• [INSTRUCTIONS TO FOLLOW]: Word for word, transcribe all the entries shown below.

• [DATA RECORDS]:
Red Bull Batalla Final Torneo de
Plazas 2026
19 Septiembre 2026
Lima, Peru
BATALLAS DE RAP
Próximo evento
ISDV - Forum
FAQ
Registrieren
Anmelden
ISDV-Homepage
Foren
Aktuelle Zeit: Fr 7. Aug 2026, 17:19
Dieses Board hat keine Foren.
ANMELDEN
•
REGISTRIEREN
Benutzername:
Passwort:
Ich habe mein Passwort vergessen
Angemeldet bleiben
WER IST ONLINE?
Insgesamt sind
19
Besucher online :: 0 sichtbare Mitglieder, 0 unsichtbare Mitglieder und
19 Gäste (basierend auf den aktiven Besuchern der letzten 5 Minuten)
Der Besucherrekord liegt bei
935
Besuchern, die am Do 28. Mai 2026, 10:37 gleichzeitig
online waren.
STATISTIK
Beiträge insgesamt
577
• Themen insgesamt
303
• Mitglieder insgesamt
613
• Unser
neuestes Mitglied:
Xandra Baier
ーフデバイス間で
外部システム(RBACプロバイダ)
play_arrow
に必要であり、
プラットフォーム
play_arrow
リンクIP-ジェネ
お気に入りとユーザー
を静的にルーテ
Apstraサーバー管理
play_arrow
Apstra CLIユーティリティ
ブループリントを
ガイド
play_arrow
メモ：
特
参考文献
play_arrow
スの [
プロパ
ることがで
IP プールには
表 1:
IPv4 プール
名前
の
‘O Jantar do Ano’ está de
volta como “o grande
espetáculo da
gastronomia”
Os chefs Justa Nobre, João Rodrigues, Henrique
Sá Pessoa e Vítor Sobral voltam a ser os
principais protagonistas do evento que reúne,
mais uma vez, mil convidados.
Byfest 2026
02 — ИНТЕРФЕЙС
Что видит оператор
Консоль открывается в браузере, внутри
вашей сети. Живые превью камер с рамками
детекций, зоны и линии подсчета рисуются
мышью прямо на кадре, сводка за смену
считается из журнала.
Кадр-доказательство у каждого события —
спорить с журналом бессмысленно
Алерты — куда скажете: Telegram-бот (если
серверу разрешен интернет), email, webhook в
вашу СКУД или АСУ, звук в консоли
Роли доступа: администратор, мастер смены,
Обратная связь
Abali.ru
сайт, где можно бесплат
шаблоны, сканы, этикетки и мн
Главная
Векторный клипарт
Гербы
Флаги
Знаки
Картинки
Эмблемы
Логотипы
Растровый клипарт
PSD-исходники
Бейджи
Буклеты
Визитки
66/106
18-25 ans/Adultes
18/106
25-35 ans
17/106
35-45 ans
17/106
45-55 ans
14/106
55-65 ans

• [TASK ANSWER]:
Red Bull Batalla Final Torneo de
Plazas 2026
19 Septiembre 2026
Lima, Peru
BATALLAS DE RAP
Próximo evento
ISDV - Forum
FAQ
Registrieren
Anmelden
ISDV-Homepage
Foren
Aktuelle Zeit: Fr 7. Aug 2026, 17:19
Dieses Board hat keine Foren.
ANMELDEN
•
REGISTRIEREN
Benutzername:
Passwort:
Ich habe mein Passwort vergessen
Angemeldet bleiben
WER IST ONLINE?
Insgesamt sind
19
Besucher online :: 0 sichtbare Mitglieder, 0 unsichtbare Mitglieder und
19 Gäste (basierend auf den aktiven Besuchern der letzten 5 Minuten)
Der Besucherrekord liegt bei
935
Besuchern, die am Do 28. Mai 2026, 10:37 gleichzeitig
online waren.
STATISTIK
Beiträge insgesamt
577
• Themen insgesamt
303
• Mitglieder insgesamt
613
• Unser
neuestes Mitglied:
Xandra Baier
ーフデバイス間で
外部システム(RBACプロバイダ)
play_arrow
に必要であり、
プラットフォーム
play_arrow
リンクIP-ジェネ
お気に入りとユーザー
を静的にルーテ
Apstraサーバー管理
play_arrow
Apstra CLIユーティリティ
ブループリントを
ガイド
play_arrow
メモ：
特
参考文献
play_arrow
スの [
プロパ
ることがで
IP プールには
表 1:
IPv4 プール
名前
の
‘O Jantar do Ano’ está de
volta como “o grande
espetáculo da
gastronomia”
Os chefs Justa Nobre, João Rodrigues, Henrique
Sá Pessoa e Vítor Sobral voltam a ser os
principais protagonistas do evento que reúne,
mais uma vez, mil convidados.
Byfest 2026
02 — ИНТЕРФЕЙС
Что видит оператор
Консоль открывается в браузере, внутри
вашей сети. Живые превью камер с рамками
детекций, зоны и линии подсчета рисуются
мышью прямо на кадре, сводка за смену
считается из журнала.
Кадр-доказательство у каждого события —
спорить с журналом бессмысленно
Алерты — куда скажете: Telegram-бот (если
серверу разрешен интернет), email, webhook в
вашу СКУД или АСУ, звук в консоли
Роли доступа: администратор, мастер смены,
Обратная связь
Abali.ru
сайт, где можно бесплат
шаблоны, сканы, этикетки и мн
Главная
Векторный клипарт
Гербы
Флаги
Знаки
Картинки
Эмблемы
Логотипы
Растровый клипарт
PSD-исходники
Бейджи
Буклеты
Визитки
66/106
18-25 ans/Adultes
18/106
25-35 ans
17/106
35-45 ans
17/106
45-55 ans
14/106
55-65 ans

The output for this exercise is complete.